Much of the story was based on an interview with Father John Burwell, dean of the Charleston deanery, including this passage:

Burwell explained the controversy by citing 14th century theologian Richard Hooker's "three-legged stool." The church, Burwell said, is governed by three primary forces, the most important of which is Scripture, followed by reason and tradition. God's word trumps all, he said, but he endowed human beings with minds and expects them to be well used. When Scripture and reason conflict -- which is inevitable because reason, a imperfect human quality born of the fall of man, can lead to sin -- the tie-breaker is tradition, or the precedence set by the church over the centuries.

Thus, Burwell said, "the Church can err.

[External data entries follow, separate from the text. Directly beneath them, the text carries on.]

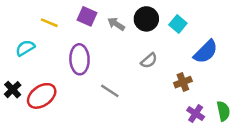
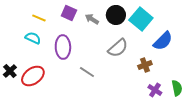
cyan square: (178, 24) -> (141, 19), size x1.6
cyan semicircle: (25, 48) -> (33, 38), moved, turned 56
gray semicircle: (149, 61) -> (118, 48), size x1.5

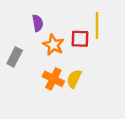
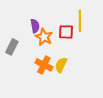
purple semicircle: (38, 23) -> (35, 26), moved

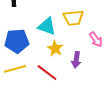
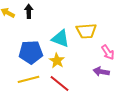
yellow star: (55, 48) -> (57, 61), moved
purple arrow: (76, 60) -> (101, 72), moved, turned 91

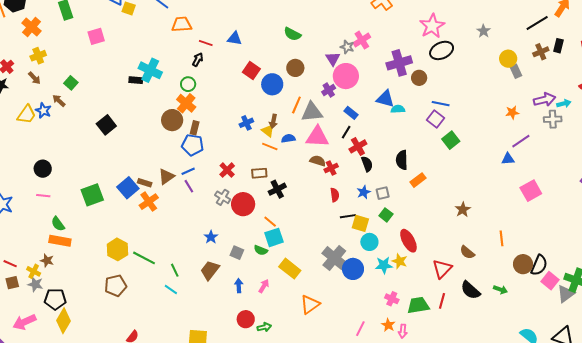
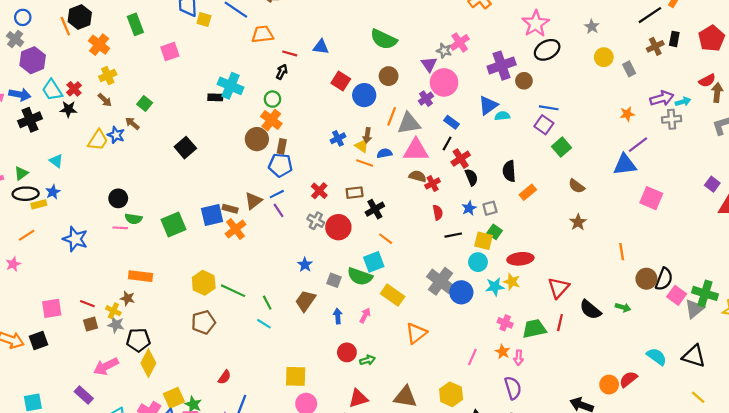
green semicircle: (292, 34) -> (384, 39), size x1.4
yellow circle: (508, 59) -> (604, 57), moved
blue triangle: (385, 99) -> (488, 105), turned -48
blue triangle: (508, 159) -> (625, 165), size x1.6
blue square: (128, 188) -> (212, 215), turned 30
pink square: (531, 191) -> (651, 198), turned -35
orange line: (270, 222) -> (386, 239), moved
yellow square: (360, 223) -> (483, 241), moved
green semicircle: (58, 224) -> (133, 219), moved, turned -42
red ellipse: (408, 241) -> (520, 259), turned -65
green semicircle: (261, 250) -> (360, 276), size x1.6
brown semicircle: (467, 252) -> (577, 186), moved

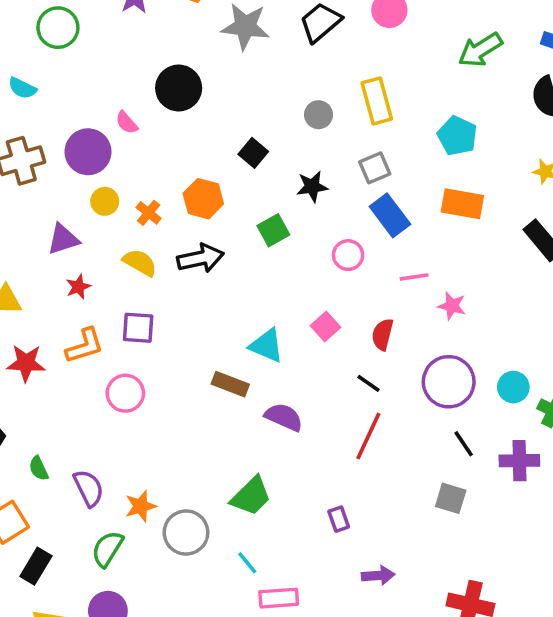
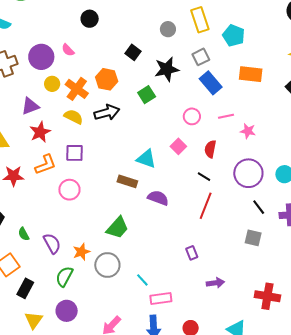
black circle: (179, 88) -> (90, 19), size x0.7
pink semicircle: (127, 123) -> (68, 50), moved
cyan pentagon: (457, 136) -> (234, 36), moved
black star: (312, 187) -> (167, 69), size x1.4
orange cross: (149, 213) -> (77, 89), size x1.6
pink circle: (348, 255) -> (192, 116), moved
red star: (78, 287) -> (40, 132), size x1.5
green trapezoid: (251, 496) -> (118, 228), moved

If the Church is doing something counter to Scripture, we have to stop it, we have to repent. This has been the genius of Anglicanism all along: Law."

Thus, it must be somewhat awkward for Parker and his editors to see Burwell's letter to fellow clergy, as posted at the TitusOneNine weblog for conservative Anglicans and others who want to read several dozen items a day about the Anglican civil wars:

If you saw this morning's Charleston paper, you saw quotes attributed to me that I did not make. ... I did not, nor would I ever refer to a "three-legged stool." I spoke to the reporter about the primacy of Scripture, and how, because of the fall we may err in our ability to interpret what Scripture says (what I called "reason"). I told him that many today are placing wrong interpretations of what Scripture plainly says. And I told him that we Anglicans have always additionally consulted what the Church has thought on a particular Scripture subject down through the ages (tradition), to counteract flawed reason. I called this reliance upon the primacy of Scripture the genius of Anglicanism.

There is not a "three-legged stool," nor can there be, because a stool, with three equal-length legs, would infer that Scripture, reason and tradition are equal. They are not. I did say that the Church can err. She does, and She has on numerous occasions.

. . . I never once mentioned the name Hooker. Not once. As you no doubt know, Hooker did not speak of a three-legged stool. Neither did I. I have no idea where Adam Parker (the reporter) came up with these statements that he attributed to me. Perhaps one of the other people he spoke to used "stool" language, and he assumed that I would agree. I only know that I didn't, and wouldn't, and don't.

Ouch. In effect, Parker quoted a conservative leader using language that is, these days, almost totally the vocabulary of the Episcopal left. This is not good. There is a snowball's chance in hell that Burwell said what he is quoted as saying.

However, if Parker has a digital audio file stashed somewhere, then the ball is in his court.

Does the priest have the interview on a disc somewhere? Does Burwell have a transcript he can post?

He should. That's the age we live in.